** Task instructions **
The lines from the beginning of the records below through the one holding "Permissions" are to be copied exactly; leave the pictures out.

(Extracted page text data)
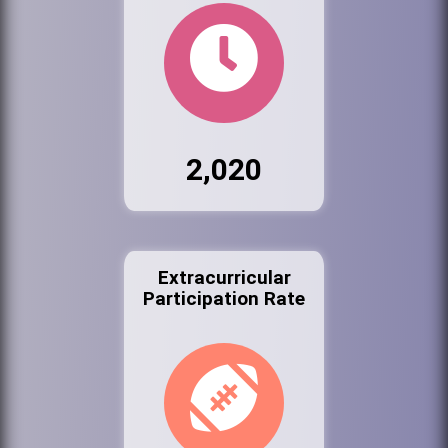
2,020
Extracurricular
Participation Rate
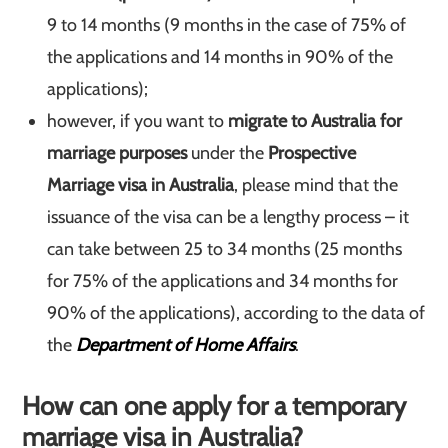
9 to 14 months (9 months in the case of 75% of
the applications and 14 months in 90% of the
applications);
however, if you want to
migrate to Australia for
marriage purposes
under the
Prospective
Marriage visa in Australia
, please mind that the
issuance of the visa can be a lengthy process – it
can take between 25 to 34 months (25 months
for 75% of the applications and 34 months for
90% of the applications), according to the data of
the
Department of Home Affairs
.
How can one apply for a temporary
marriage visa in Australia?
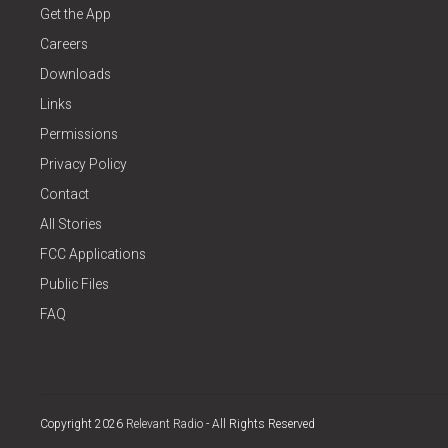
Get the App
Careers
Downloads
Links
Permissions
Privacy Policy
Contact
All Stories
FCC Applications
Public Files
FAQ
Copyright 2026
Relevant Radio
- All Rights Reserved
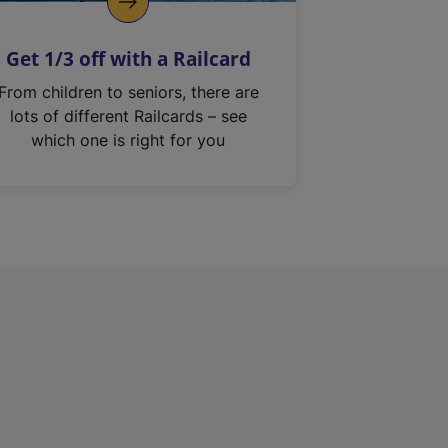
Get 1/3 off with a Railcard
From children to seniors, there are
lots of different Railcards – see
which one is right for you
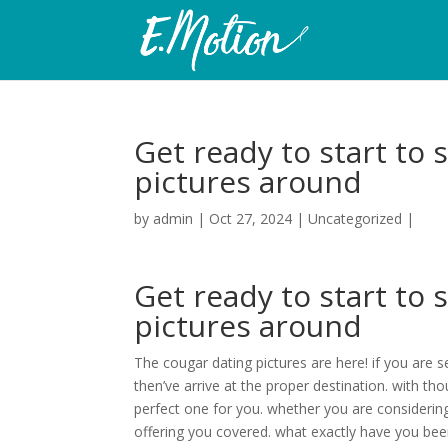
Get ready to start to 
pictures around
by
admin
|
Oct 27, 2024
|
Uncategorized
|
Get ready to start to 
pictures around
The cougar dating pictures are here! if you are 
then’ve arrive at the proper destination. with th
perfect one for you. whether you are considerin
offering you covered. what exactly have you bee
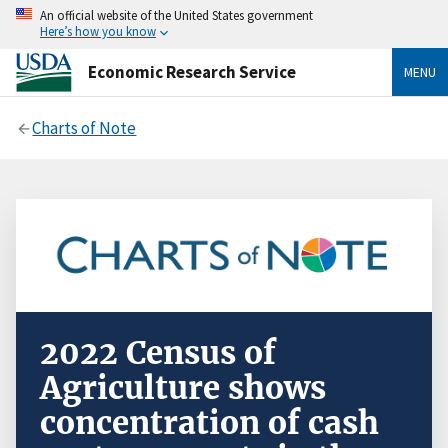
An official website of the United States government
Here’s how you know
Economic Research Service
MENU
Charts of Note
2022 Census of
Agriculture shows
concentration of cash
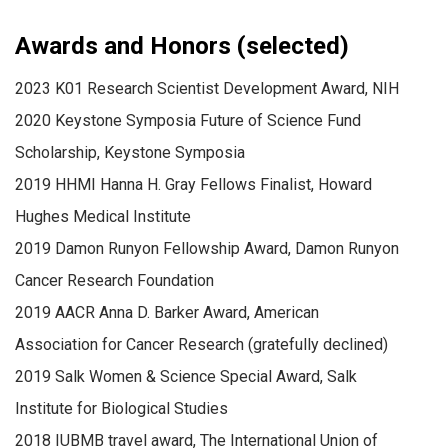
Awards and Honors (selected)
2023 K01 Research Scientist Development Award, NIH
2020 Keystone Symposia Future of Science Fund
Scholarship, Keystone Symposia
2019 HHMI Hanna H. Gray Fellows Finalist, Howard
Hughes Medical Institute
2019 Damon Runyon Fellowship Award, Damon Runyon
Cancer Research Foundation
2019 AACR Anna D. Barker Award, American
Association for Cancer Research (gratefully declined)
2019 Salk Women & Science Special Award, Salk
Institute for Biological Studies
2018 IUBMB travel award, The International Union of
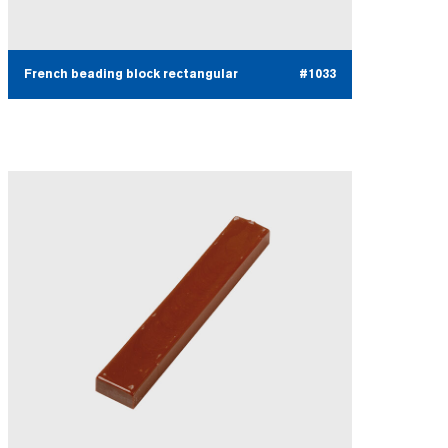
French beading block rectangular
#1033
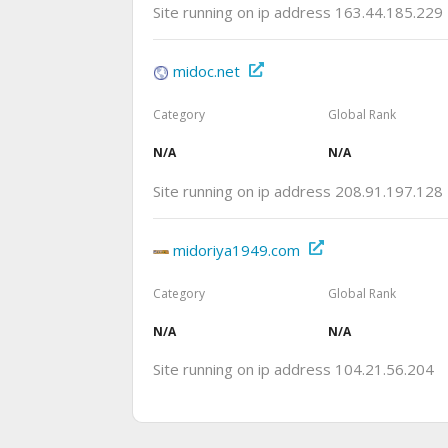
Site running on ip address 163.44.185.229
midoc.net
Category
Global Rank
N/A
N/A
Site running on ip address 208.91.197.128
midoriya1949.com
Category
Global Rank
N/A
N/A
Site running on ip address 104.21.56.204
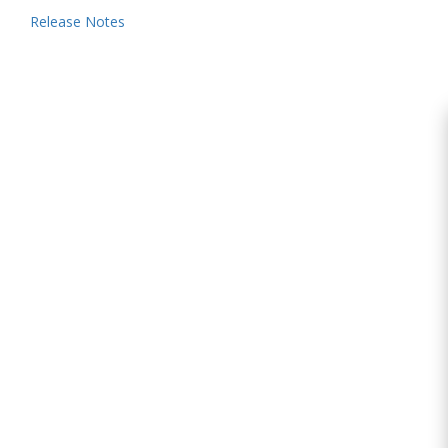
Release Notes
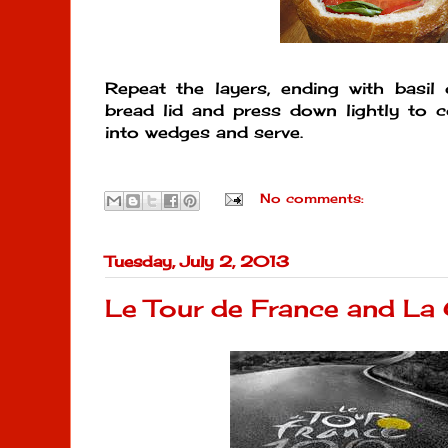
Repeat the layers, ending with basil 
bread lid and press down lightly to 
into wedges and serve.
No comments:
Tuesday, July 2, 2013
Le Tour de France and La 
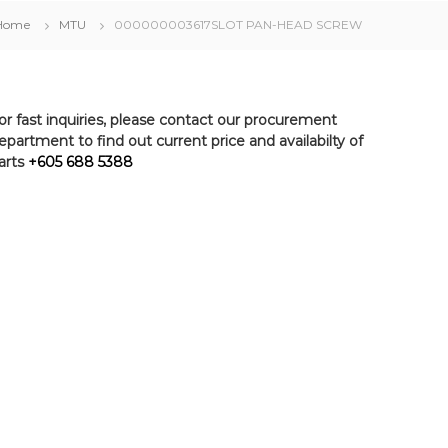
Home
MTU
000000003617SLOT PAN-HEAD SCREW
or fast inquiries, please contact our procurement
epartment to find out current price and availabilty of
arts
+605 688 5388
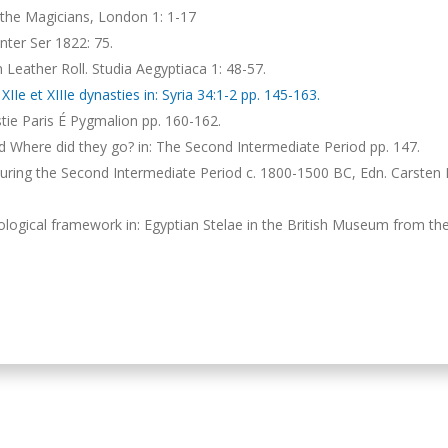
the Magicians, London 1: 1-17
ter Ser 1822: 75.
 Leather Roll. Studia Aegyptiaca 1: 48-57.
Ie et XIIIe dynasties in: Syria 34:1-2 pp. 145-163.
nastie Paris É Pygmalion pp. 160-162.
Where did they go? in: The Second Intermediate Period pp. 147.
 during the Second Intermediate Period c. 1800-1500 BC, Edn. Carsten
logical framework in: Egyptian Stelae in the British Museum from th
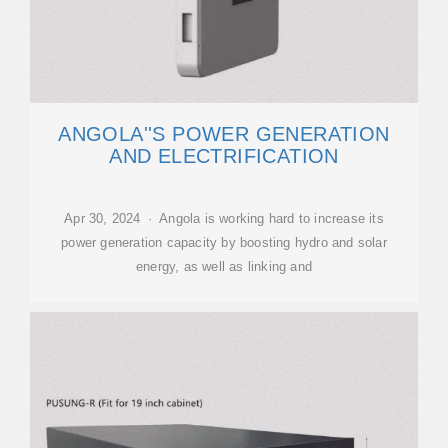
ANGOLA''S POWER GENERATION
AND ELECTRIFICATION
Apr 30, 2024 · Angola is working hard to increase its
power generation capacity by boosting hydro and solar
energy, as well as linking and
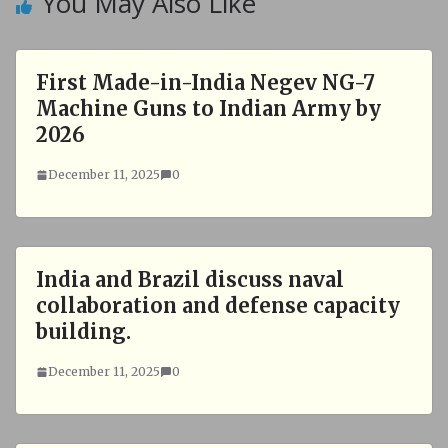
You May Also Like
First Made-in-India Negev NG-7
Machine Guns to Indian Army by
2026
December 11, 2025
0
India and Brazil discuss naval
collaboration and defense capacity
building.
December 11, 2025
0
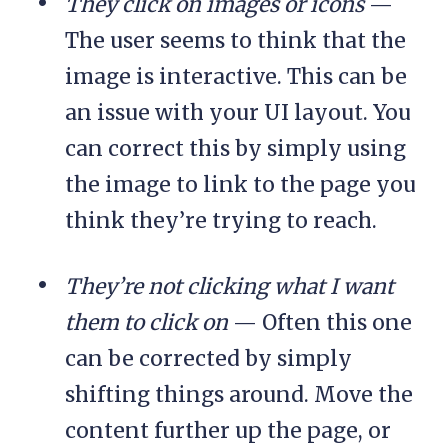
They click on images or icons
—
The user seems to think that the
image is interactive. This can be
an issue with your UI layout. You
can correct this by simply using
the image to link to the page you
think they’re trying to reach.
They’re not clicking what I want
them to click on
— Often this one
can be corrected by simply
shifting things around. Move the
content further up the page, or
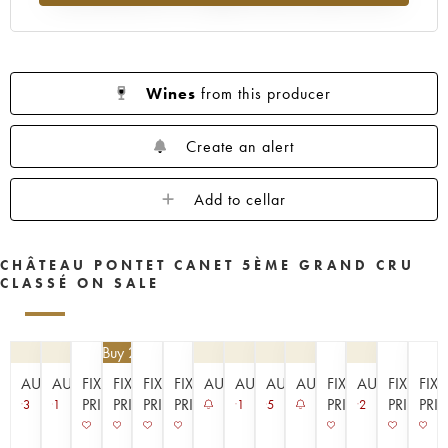
1953
1952
1949
1947
1945
1943
1942
1939
1933
1929
1926
1925
1924
1920
1909
Wines
from this producer
----
Create an alert
Add to cellar
CHÂTEAU PONTET CANET 5ÈME GRAND CRU
CLASSÉ ON SALE
€
94.50
| Buy 2, get 10%
AUCTION
AUCTION
FIXED
FIXED
FIXED
FIXED
AUCTION
AUCTION
AUCTION
AUCTION
FIXED
AUCTION
FIXED
FIX
PRICE
PRICE
PRICE
PRICE
PRICE
PRICE
PRI
3
1
1
5
2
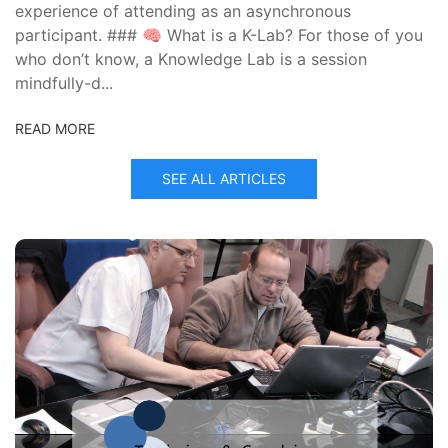
experience of attending as an asynchronous
participant. ### 🧠 What is a K-Lab? For those of you
who don’t know, a Knowledge Lab is a session
mindfully-d...
READ MORE
SEE ALL ARTICLES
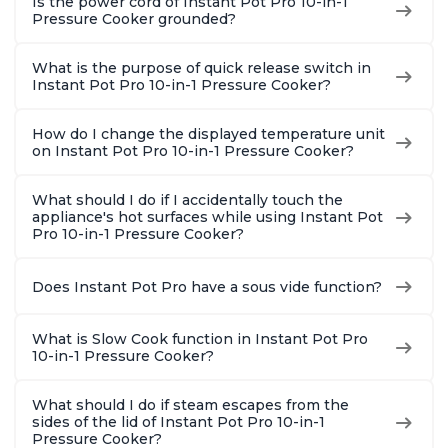
Is the power cord of Instant Pot Pro 10-in-1
Pressure Cooker grounded?
What is the purpose of quick release switch in
Instant Pot Pro 10-in-1 Pressure Cooker?
How do I change the displayed temperature unit
on Instant Pot Pro 10-in-1 Pressure Cooker?
What should I do if I accidentally touch the
appliance's hot surfaces while using Instant Pot
Pro 10-in-1 Pressure Cooker?
Does Instant Pot Pro have a sous vide function?
What is Slow Cook function in Instant Pot Pro
10-in-1 Pressure Cooker?
What should I do if steam escapes from the
sides of the lid of Instant Pot Pro 10-in-1
Pressure Cooker?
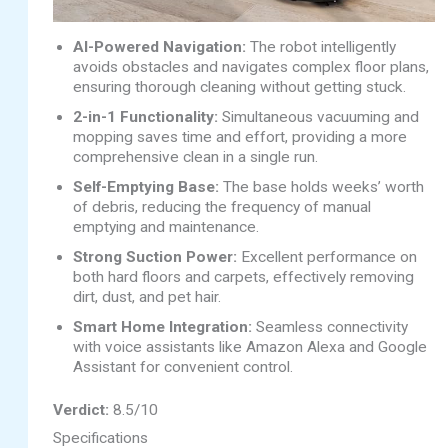
AI-Powered Navigation:
The robot intelligently
avoids obstacles and navigates complex floor plans,
ensuring thorough cleaning without getting stuck.
2-in-1 Functionality:
Simultaneous vacuuming and
mopping saves time and effort, providing a more
comprehensive clean in a single run.
Self-Emptying Base:
The base holds weeks’ worth
of debris, reducing the frequency of manual
emptying and maintenance.
Strong Suction Power:
Excellent performance on
both hard floors and carpets, effectively removing
dirt, dust, and pet hair.
Smart Home Integration:
Seamless connectivity
with voice assistants like Amazon Alexa and Google
Assistant for convenient control.
Verdict:
8.5/10
Specifications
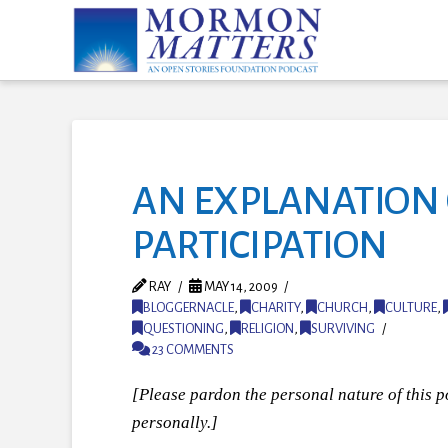
AN EXPLANATION 
PARTICIPATION
RAY
MAY 14, 2009
BLOGGERNACLE
,
CHARITY
,
CHURCH
,
CULTURE
,
QUESTIONING
,
RELIGION
,
SURVIVING
23 COMMENTS
[Please pardon the personal nature of this po
personally.]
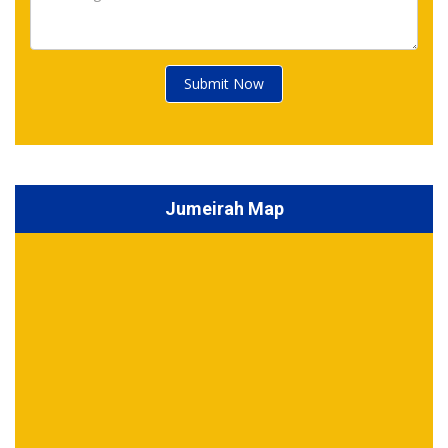
Submit Now
Jumeirah Map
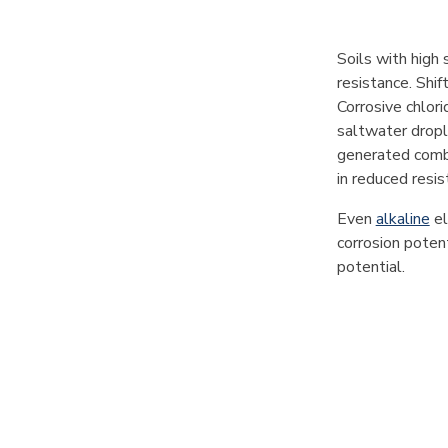
Soils with high 
resistance. Shif
Corrosive chlori
saltwater dropl
generated combu
in reduced resis
Even
alkaline
el
corrosion potent
potential.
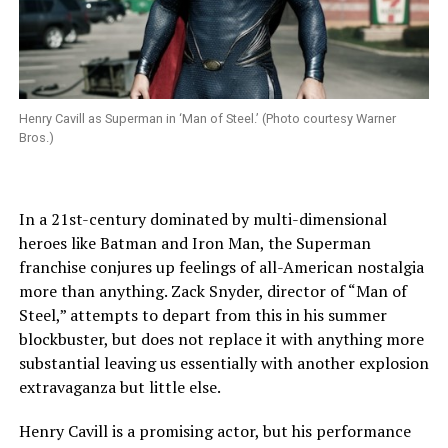
Henry Cavill as Superman in ‘Man of Steel.’ (Photo courtesy Warner
Bros.)
In a 21st-century dominated by multi-dimensional
heroes like Batman and Iron Man, the Superman
franchise conjures up feelings of all-American nostalgia
more than anything. Zack Snyder, director of “Man of
Steel,” attempts to depart from this in his summer
blockbuster, but does not replace it with anything more
substantial leaving us essentially with another explosion
extravaganza but little else.
Henry Cavill is a promising actor, but his performance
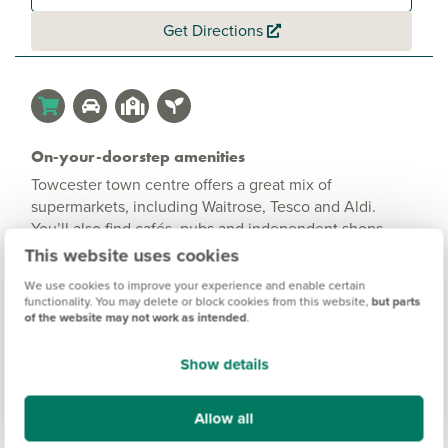
Get Directions
On-your-doorstep amenities
Towcester town centre offers a great mix of
supermarkets, including Waitrose, Tesco and Aldi.
You’ll also find cafés, pubs and independent shops,
plus Towcester Leisure Centre for sport and swimming.
This website uses cookies
We use cookies to improve your experience and enable certain
functionality. You may delete or block cookies from this website,
but parts
of the website may not work as intended
.
Show details
Allow all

** Your response **
2,020
Extracurricular
Participation Rate
9 to 14 months (9 months in the case of 75% of
the applications and 14 months in 90% of the
applications);
however, if you want to
migrate to Australia for
marriage purposes
under the
Prospective
Marriage visa in Australia
, please mind that the
issuance of the visa can be a lengthy process – it
can take between 25 to 34 months (25 months
for 75% of the applications and 34 months for
90% of the applications), according to the data of
the
Department of Home Affairs
.
How can one apply for a temporary
marriage visa in Australia?
Get the App
Careers
Downloads
Links
Permissions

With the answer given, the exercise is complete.